Like most gung-ho types, they like to be protected against the least financial risk, and if that protection involves the most gruesome poisoning of wild native animals it's no skin off their nose.
Roger Stevens dressed in a helmet that may have been a wolf, may have been a cat. "It is very hot in here," he said.
Barbara Lowe, down from Greenwich, Conn., peered about but understood, you know, that we are a bit different here.
Michael Fox, vet and well-known author of animal books, wore a human mask trimmed in fur on his back and Tom Beveridge, the composer, wore a picture of a human being clutched by a bomb.
"We are endangered," he said.
But it doesn't seem cricket. Animals are helpless, while humans get what they vote for.
Many of the guests were quiet, elegant as animals, and not really very good at the coarse, bluffing, hearty balderdash common at Washington political parties.

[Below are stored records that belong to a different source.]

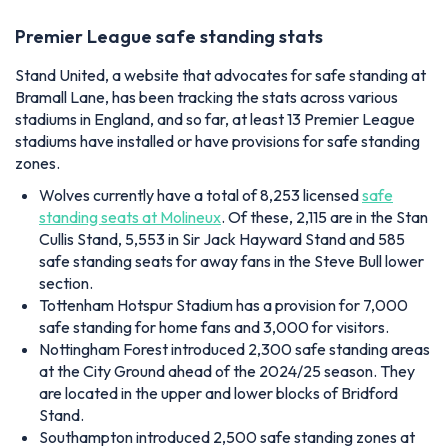
Premier League safe standing stats
Stand United, a website that advocates for safe standing at
Bramall Lane, has been tracking the stats across various
stadiums in England, and so far, at least 13 Premier League
stadiums have installed or have provisions for safe standing
zones.
Wolves currently have a total of 8,253 licensed
safe
standing seats at Molineux
. Of these, 2,115 are in the Stan
Cullis Stand, 5,553 in Sir Jack Hayward Stand and 585
safe standing seats for away fans in the Steve Bull lower
section.
Tottenham Hotspur Stadium has a provision for 7,000
safe standing for home fans and 3,000 for visitors.
Nottingham Forest introduced 2,300 safe standing areas
at the City Ground ahead of the 2024/25 season. They
are located in the upper and lower blocks of Bridford
Stand.
Southampton introduced 2,500 safe standing zones at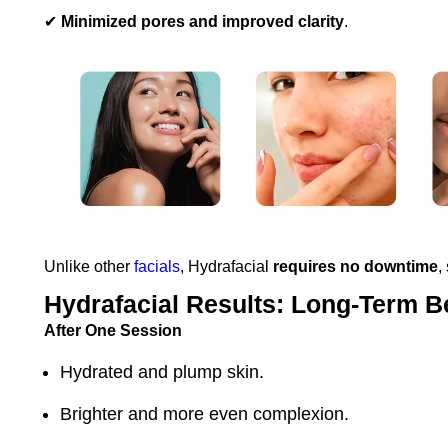
✔
Minimized pores and improved clarity
.
Unlike other
facials
, Hydrafacial
requires no downtime
,
Hydrafacial Results: Long-Term B
After One Session
Hydrated and plump skin.
Brighter and more even complexion.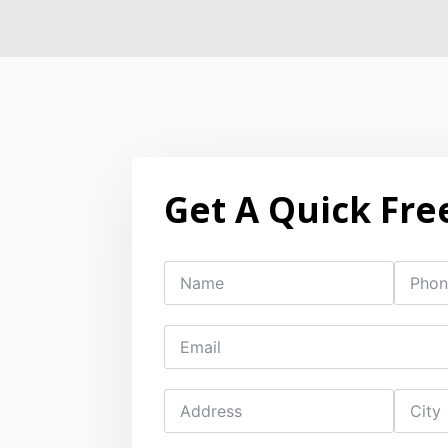
Get A Quick Fre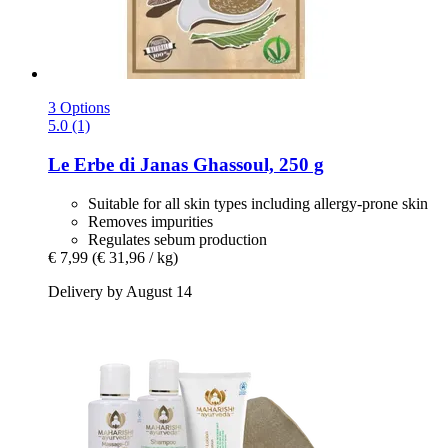
3 Options
5.0 (1)
Le Erbe di Janas
Ghassoul, 250 g
Suitable for all skin types including allergy-prone skin
Removes impurities
Regulates sebum production
€ 7,99
(€ 31,96 / kg)
Delivery by August 14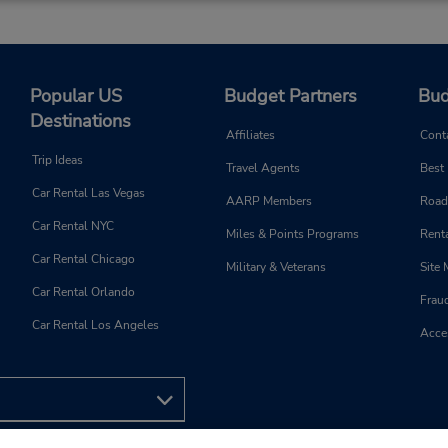
Popular US
Budget Partners
Bud
Destinations
Affiliates
Cont
Trip Ideas
Travel Agents
Best
Car Rental Las Vegas
AARP Members
Road
Car Rental NYC
Miles & Points Programs
Renta
Car Rental Chicago
Military & Veterans
Site
Car Rental Orlando
Frau
Car Rental Los Angeles
Acces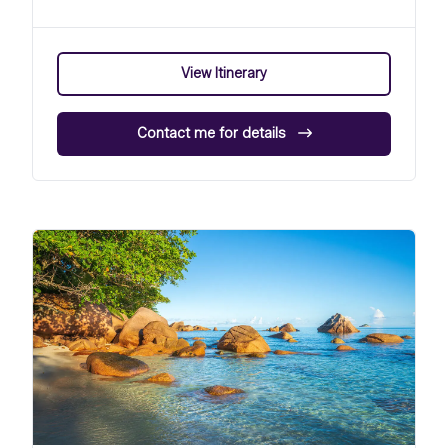
View Itinerary
Contact me for details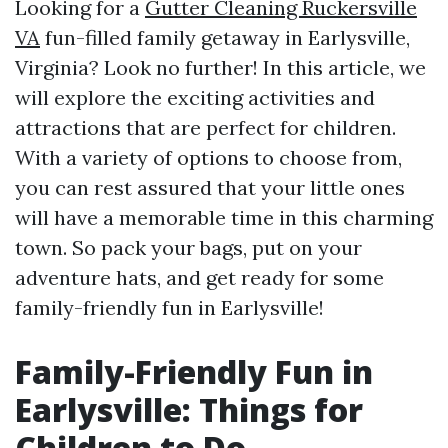
Looking for a
Gutter Cleaning Ruckersville
VA
fun-filled family getaway in Earlysville,
Virginia? Look no further! In this article, we
will explore the exciting activities and
attractions that are perfect for children.
With a variety of options to choose from,
you can rest assured that your little ones
will have a memorable time in this charming
town. So pack your bags, put on your
adventure hats, and get ready for some
family-friendly fun in Earlysville!
Family-Friendly Fun in
Earlysville: Things for
Children to Do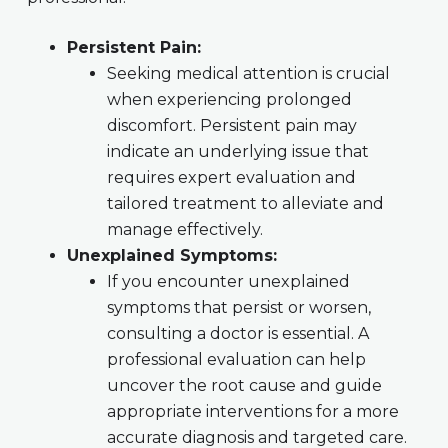
Persistent Pain:
Seeking medical attention is crucial
when experiencing prolonged
discomfort. Persistent pain may
indicate an underlying issue that
requires expert evaluation and
tailored treatment to alleviate and
manage effectively.
Unexplained Symptoms:
If you encounter unexplained
symptoms that persist or worsen,
consulting a doctor is essential. A
professional evaluation can help
uncover the root cause and guide
appropriate interventions for a more
accurate diagnosis and targeted care.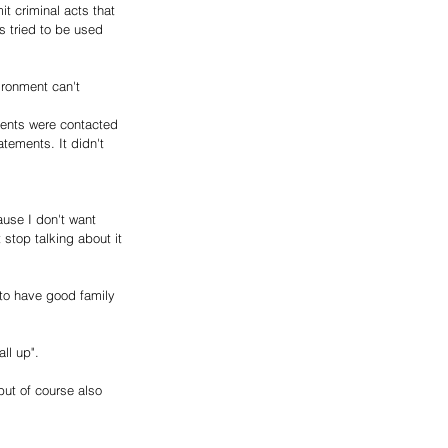
t criminal acts that 
s tried to be used 
ironment can't 
rents were contacted 
tements. It didn't 
ause I don't want 
stop talking about it 
 to have good family 
ll up".
but of course also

A few bumpkins were on hand, however, such as the fellow who hollored at a woman, "You droped something." Another woman said:
"Yes indeed you did, let me pick it up," and did so.
"D'you think it was too withering an insult to him for me to pick it up for her?" she asked a friend.

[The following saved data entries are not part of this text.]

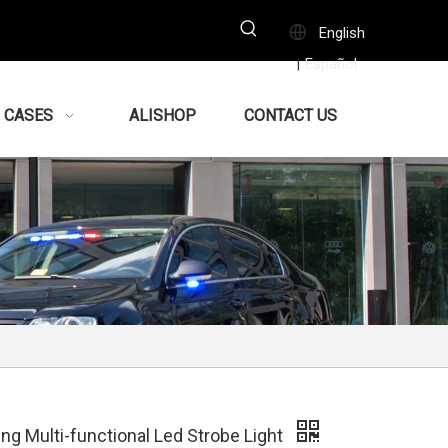
English
Español
|
CASES
ALISHOP
CONTACT US
ng Multi-functional Led Strobe Light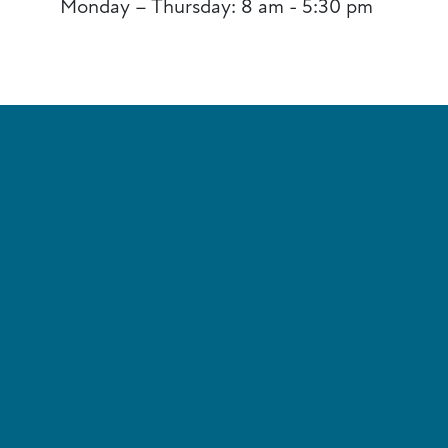
Monday – Thursday: 8 am - 5:30 pm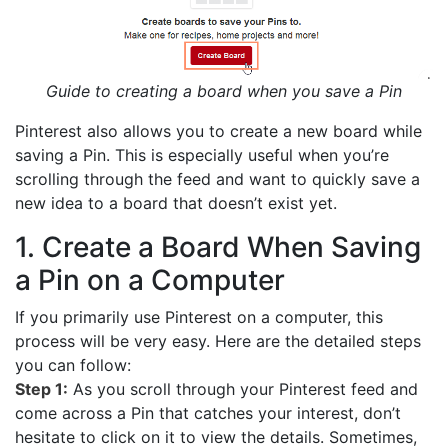
Guide to creating a board when you save a Pin
Pinterest also allows you to create a new board while
saving a Pin. This is especially useful when you’re
scrolling through the feed and want to quickly save a
new idea to a board that doesn’t exist yet.
1. Create a Board When Saving
a Pin on a Computer
If you primarily use Pinterest on a computer, this
process will be very easy. Here are the detailed steps
you can follow:
Step 1:
As you scroll through your Pinterest feed and
come across a Pin that catches your interest, don’t
hesitate to click on it to view the details. Sometimes,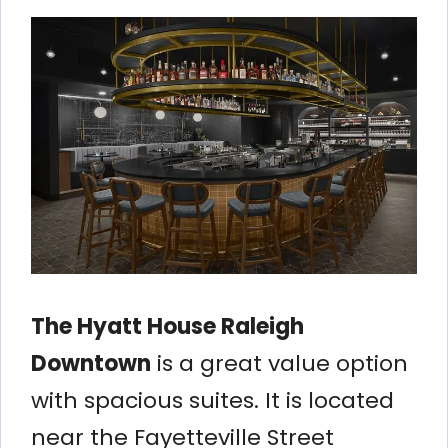
The Hyatt House Raleigh
Downtown
is a great value option
with spacious suites. It is located
near the Fayetteville Street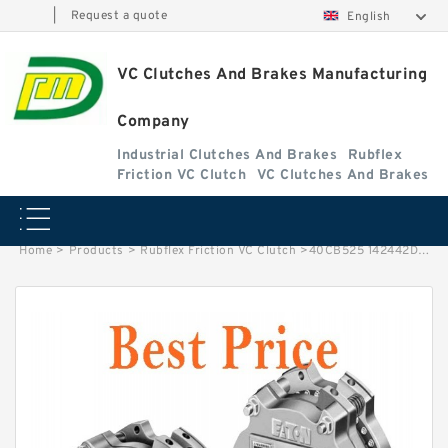
|
Request a quote
English
VC Clutches And Brakes Manufacturing
Company
Industrial Clutches And Brakes
Rubflex
Friction VC Clutch
VC Clutches And Brakes
Home
>
Products
>
Rubflex Friction VC Clutch
>
40CB525 142442DK Eaton Airflex Four inlets Clutches and Brakes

"The idiot never got your point," was the reply.
Here was a party in which the faithful solaced the faithful, in a strange and hostile land.

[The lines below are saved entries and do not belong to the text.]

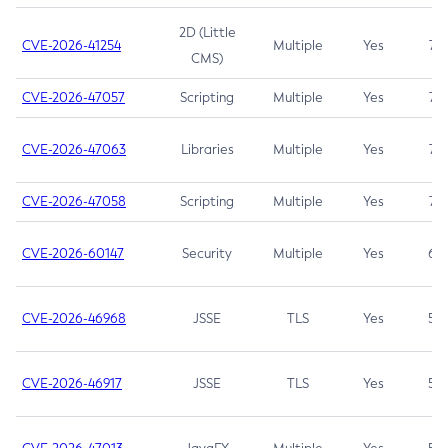
2D (Little
CVE-2026-41254
Multiple
Yes
7.5
CMS)
CVE-2026-47057
Scripting
Multiple
Yes
7.5
CVE-2026-47063
Libraries
Multiple
Yes
7.5
CVE-2026-47058
Scripting
Multiple
Yes
7.4
CVE-2026-60147
Security
Multiple
Yes
6.5
CVE-2026-46968
JSSE
TLS
Yes
5.9
CVE-2026-46917
JSSE
TLS
Yes
5.3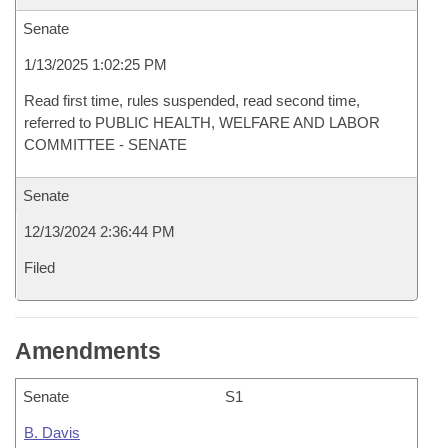
Senate
1/13/2025 1:02:25 PM
Read first time, rules suspended, read second time,
referred to PUBLIC HEALTH, WELFARE AND LABOR
COMMITTEE - SENATE
Senate
12/13/2024 2:36:44 PM
Filed
Amendments
Senate
S1
B. Davis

Betty Thruston, an authority on Gregorian chants, from New York, represented Beauty Without Cruelty which supports fake furs and cosmetics that are not tested on animals.
"We test our cosmetics on the board of directors," she said. "It's not specially brave of them, since they know to begin with the ingredients are safe."
A golden marmoset walked past. So did a beaver. So did a kangaroo. So did a very large rabbit with a sign protesting dog-track racing.
Christine Rogers represented a three-legged raccoon (one leg caught in a spring trap).
Carolyn Bonker wore a button, "Boycott Japanese Goods,' because of Japanese slaughter of rare whales. It was not really a peaceable kindom at the Stevens' -- outrage was too close to the surface, just beneath the bunny costumes or the sea-turtle frills.
Boos and hisses of surprising vigor attended the introduction of "Gen. Do-Bad of the Corps of Engineers," who stalked up to the wisteria-laden gallery off the drawing room to make a sardonic speech in which the Engineers were shown to be enemies of wild nature.
Unfair, of course, since the Engineers, have done wonders here and there. But Gen. Do-Bad resembled a hybrid of a peacock and a hardware store, dangling with medals like Mussolini gone to heaven.
"Actually I'm Brent Blackwelder of the Environmental Policy Center," he said.
The protest was against that arrogance by which beavers, snail-darters or humans are assumed to be less consequential than the sterile babble of "progress."
And yet, one thought of the dog-fur hat, the torn rabbits of the paraded poster, the guy too lazy to pick up the woman's handkerchief, and longed for something so totally wholesome and good as to redeem (as the poet said) the time.
And behold -- Amanda Bean, aged three weeks, in a zippered pouch hung beneath her mother's breast.
"Like to see her?" asked her mother, Sandra.
Inside, little Amanda was asleep, looking much like Nefertiti, that elegant queen of Egypt, only with a tiny red T-shirt promoting the welfare of giraffes.
Her father, Michael (chairman, wildlife program, Environmental Defense Fund) stood above her.
"Her first party," he said.
And more than one, who saw her in the soft light of the old drawing room, with the guests in crazy costumes, wished her a long sweet gentle non-violent compassionate life, according to her beginning.